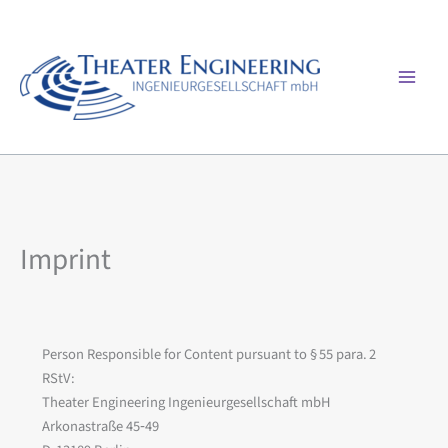
Skip
to
content
Mai
Men
Imprint
Person Responsible for Content pursuant to § 55 para. 2
RStV:
Theater Engineering Ingenieurgesellschaft mbH
Arkonastraße 45‑49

■ REQUIRED WORK
I'd like the material above repeated exactly, with the pictures omitted.

■ ANSWER FOR THE TASK
Skip
to
content
Mai
Men
Imprint
Person Responsible for Content pursuant to § 55 para. 2
RStV:
Theater Engineering Ingenieurgesellschaft mbH
Arkonastraße 45‑49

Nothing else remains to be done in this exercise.